I. Le marché français est inséré dans le systeme de financement mondialisé.
Le processus d'insertion s'est développé à partir de la volonté de renforcer le marché français des capitaux.
Sur le plan interne, les milieux boursiers et la Direction du Trésor préparent à partir de 1976 la modernisation de la Bourse qui voit le jour en 1987. Les circuits de financement de l'économie et du Trésor, cloisonnés et réglementés sont remplacés à partir de 1983 par des mécanismes de marché, ouverts sur l'étranger.
Sur le plan international, la décennie 1980 voit la mise en place du Systeme Monétaire Européen, l'abolition complete du contrôle des changes et la mise en oeuvre de la directive européenne sur la libération des mouvements de capitaux.

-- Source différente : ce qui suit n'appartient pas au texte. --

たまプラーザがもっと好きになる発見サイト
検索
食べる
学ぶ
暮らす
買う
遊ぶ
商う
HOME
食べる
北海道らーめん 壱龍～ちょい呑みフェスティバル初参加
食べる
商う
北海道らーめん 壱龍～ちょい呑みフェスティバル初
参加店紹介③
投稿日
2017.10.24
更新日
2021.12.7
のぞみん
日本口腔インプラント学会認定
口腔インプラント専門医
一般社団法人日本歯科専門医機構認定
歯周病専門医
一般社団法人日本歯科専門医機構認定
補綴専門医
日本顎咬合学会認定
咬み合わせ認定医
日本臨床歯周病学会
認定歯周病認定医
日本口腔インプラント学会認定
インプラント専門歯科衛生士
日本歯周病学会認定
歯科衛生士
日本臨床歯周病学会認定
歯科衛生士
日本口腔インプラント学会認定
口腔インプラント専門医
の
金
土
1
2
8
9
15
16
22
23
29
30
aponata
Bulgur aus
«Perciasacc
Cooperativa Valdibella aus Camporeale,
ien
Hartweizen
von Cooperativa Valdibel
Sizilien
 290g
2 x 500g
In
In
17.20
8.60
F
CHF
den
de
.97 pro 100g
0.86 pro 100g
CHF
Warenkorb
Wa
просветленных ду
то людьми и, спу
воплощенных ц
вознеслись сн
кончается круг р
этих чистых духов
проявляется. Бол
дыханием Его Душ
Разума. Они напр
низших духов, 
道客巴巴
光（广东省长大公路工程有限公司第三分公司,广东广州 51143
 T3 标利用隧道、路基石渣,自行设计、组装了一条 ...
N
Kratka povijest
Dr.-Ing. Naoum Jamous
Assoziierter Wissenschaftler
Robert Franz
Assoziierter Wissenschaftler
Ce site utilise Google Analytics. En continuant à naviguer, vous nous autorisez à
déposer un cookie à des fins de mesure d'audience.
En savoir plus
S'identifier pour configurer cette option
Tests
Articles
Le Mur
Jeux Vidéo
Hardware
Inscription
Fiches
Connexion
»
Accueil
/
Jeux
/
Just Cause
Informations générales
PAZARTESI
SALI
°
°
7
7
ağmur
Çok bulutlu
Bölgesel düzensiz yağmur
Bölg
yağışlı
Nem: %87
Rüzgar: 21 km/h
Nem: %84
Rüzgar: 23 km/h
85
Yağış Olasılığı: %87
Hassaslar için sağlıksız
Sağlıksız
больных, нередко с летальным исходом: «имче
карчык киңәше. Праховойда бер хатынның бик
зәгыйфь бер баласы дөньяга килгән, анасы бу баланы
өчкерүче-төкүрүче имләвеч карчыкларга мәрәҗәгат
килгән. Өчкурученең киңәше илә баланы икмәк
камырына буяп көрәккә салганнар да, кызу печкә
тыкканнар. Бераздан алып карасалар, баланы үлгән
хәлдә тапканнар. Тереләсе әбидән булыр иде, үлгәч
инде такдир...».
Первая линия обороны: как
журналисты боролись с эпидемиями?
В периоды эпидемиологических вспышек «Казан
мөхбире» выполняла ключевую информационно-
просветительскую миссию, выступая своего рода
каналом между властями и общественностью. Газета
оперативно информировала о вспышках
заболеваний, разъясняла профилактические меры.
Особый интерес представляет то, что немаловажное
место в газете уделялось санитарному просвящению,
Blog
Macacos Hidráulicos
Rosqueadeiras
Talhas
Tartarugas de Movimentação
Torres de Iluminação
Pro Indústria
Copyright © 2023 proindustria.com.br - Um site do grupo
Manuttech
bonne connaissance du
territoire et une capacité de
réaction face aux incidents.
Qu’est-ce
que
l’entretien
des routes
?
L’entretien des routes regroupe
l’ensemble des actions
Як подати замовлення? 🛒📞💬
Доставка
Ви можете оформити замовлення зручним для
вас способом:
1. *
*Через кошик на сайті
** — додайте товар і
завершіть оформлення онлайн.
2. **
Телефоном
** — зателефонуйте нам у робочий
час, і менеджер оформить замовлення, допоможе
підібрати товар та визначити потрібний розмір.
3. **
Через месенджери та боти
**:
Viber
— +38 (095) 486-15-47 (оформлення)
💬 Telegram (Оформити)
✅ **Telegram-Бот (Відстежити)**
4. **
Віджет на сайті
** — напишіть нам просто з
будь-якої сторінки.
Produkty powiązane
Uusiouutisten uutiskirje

Il en résulte tout d'abord une forte croissance des investissements étrangers en France (qui représentent un quart de notre industrie) ainsi que des investissements français à l'étranger.
Les placements financiers de l'étranger en France prennent ensuite un essor considérable. C'est ainsi que le pourcentage de la dette publique française placée à l'étranger monte jusqu'à 42% (pour retomber ensuite à 20%). Les actions françaises remportent aussi un franc succes à l'étranger (30% de la capitalisation boursiere en mains étrangeres).
Enfin, la levée du contrôle des changes permet une gestion active des trésoreries en francs des résidents étrangers et des trésoreries en devises des résidents français, accompagnée d'arbitrages et de couvertures sur le MATIF.
II. La mondialisation des marchés impose à la France certaines contraintes.
Le fonctionnement du marché international des capitaux est illustré par certains chiffres :
- Le volume moyen des transactions quotidiennes sur les changes dans le monde est estimé à 1230 milliards de dollars, soit environ 6500 milliards de francs ; or, en face de ce montant les réserves de change des banques centrales ne représentent que 1.100 milliards de dollars.
- L'interpénétration des marchés de valeurs mobilieres est de plus en plus forte.
. les transactions sur valeurs mobilieres américaines faisant intervenir des acheteurs ou des vendeurs étrangers
passent de 3% à 135% du PNB des USA entre 70 et 93.
. l'encours des prêts bancaires internationaux est passé de 265 milliards de dollars à 4600 milliards de dollars entre 1965 et 1995.
. la part des valeurs mobilieres étrangeres dans les actifs des fonds de pension britanniques est passée de 10 à 20% entre 1980 et 1993.
Les marchés des changes fluctuent au gré des informations diffusées en permanence, voire des rumeurs. Ils sont d'autant plus volatiles que les traders ont des comportements mimétiques. Les risques d'instabilité qui en résultent sont partiellement palliés par les marchés de produits dérivés, qui permettent de couvrir les risques de change.
La gestion par les investisseurs institutionnels de leurs avoirs en titres étrangers est tres mobile. Logique sur la longue période, elle peut être empreinte de surréaction aux événements ou de myopie à court terme.
En matiere de taux d'intérêt, l'internationalisation des marchés débouche sur une logique unificatrice. Les taux tendent à converger d'un pays à l'autre, mais des écarts exceptionnels et d'ampleur variable correspondant à des primes de risque peuvent apparaître pour exprimer les doutes des détenteurs de capitaux quant à l'aptitude de l'Etat et des autorités monétaires à atteindre leurs objectifs. Au surplus, les effets d'un niveau de taux donné ne s'exercent pas de maniere uniforme, car il faut, pour en mesurer l'incidence sur les économies, raisonner en terme de taux d'intérêt réels.
III. Le bilan de l'ouverture du marché français des capitaux reste positif.
La libéralisation des financements qui a prévalu depuis 12 ans, a entraîné une remarquable diversification des modes de financement qui permet de satisfaire en quantité, en qualité, et en délais les besoins de financement des entreprises et du Trésor Public. Les marchés libres se sont adaptés pour répondre à des demandes de capitaux largement accrues, en évitant les blocages. La libéralisation et l'internationalisation des mouvements de capitaux ont supprimé les obstacles au meilleur ajustement des ressources aux besoins de financement.
Sur le plan pratique, le fait de participer aux échanges internationaux de biens et de capitaux de maniere intensive crée des risques de mouvements de capitaux défavorables en cas de relâchement des disciplines de prévention de l'inflation ou de dépassement des limites raisonnables de l'endettement public.
En conclusion, la participation au marché international des capitaux débouche en fin de compte sur une double contrainte. Elle oblige les pays participants à contribuer par leurs politiques internes à l'équilibre général du systeme. Elle expose en outre ceux qui n'ont pas réprimé les menaces inflationnistes des qu'elles apparaissent à subir des pressions externes sur leurs taux de change et sur le niveau de leurs taux d'intérêt.